=== Information shown ===

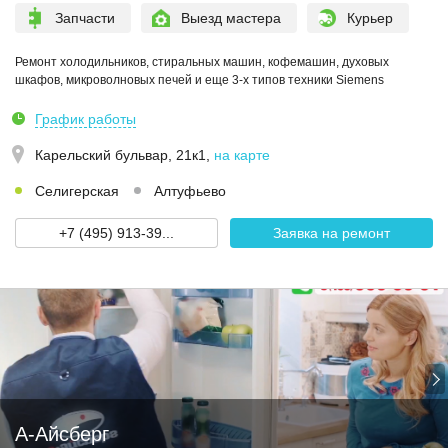
Запчасти
Выезд мастера
Курьер
Ремонт холодильников, стиральных машин, кофемашин, духовых
шкафов, микроволновых печей и еще 3-х типов техники Siemens
График работы
Карельский бульвар, 21к1
,
на карте
Селигерская
Алтуфьево
+7 (495) 913-39...
Заявка на ремонт
А-Айсберг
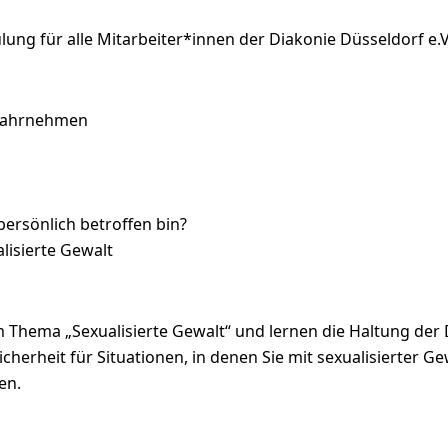
lung für alle Mitarbeiter*innen der Diakonie Düsseldorf e.V
 wahrnehmen
ersönlich betroffen bin?
lisierte Gewalt
 Thema „Sexualisierte Gewalt“ und lernen die Haltung der
cherheit für Situationen, in denen Sie mit sexualisierter 
en.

===

What you need to do
Give the entries above again, exactly as written and free of images.

Final answer
Запчасти
Выезд мастера
Курьер
Ремонт холодильников, стиральных машин, кофемашин, духовых
шкафов, микроволновых печей и еще 3-х типов техники Siemens
График работы
Карельский бульвар, 21к1
,
на карте
Селигерская
Алтуфьево
+7 (495) 913-39...
Заявка на ремонт
А-Айсберг
lung für alle Mitarbeiter*innen der Diakonie Düsseldorf e.V
 wahrnehmen
ersönlich betroffen bin?
lisierte Gewalt
 Thema „Sexualisierte Gewalt“ und lernen die Haltung der
cherheit für Situationen, in denen Sie mit sexualisierter 
en.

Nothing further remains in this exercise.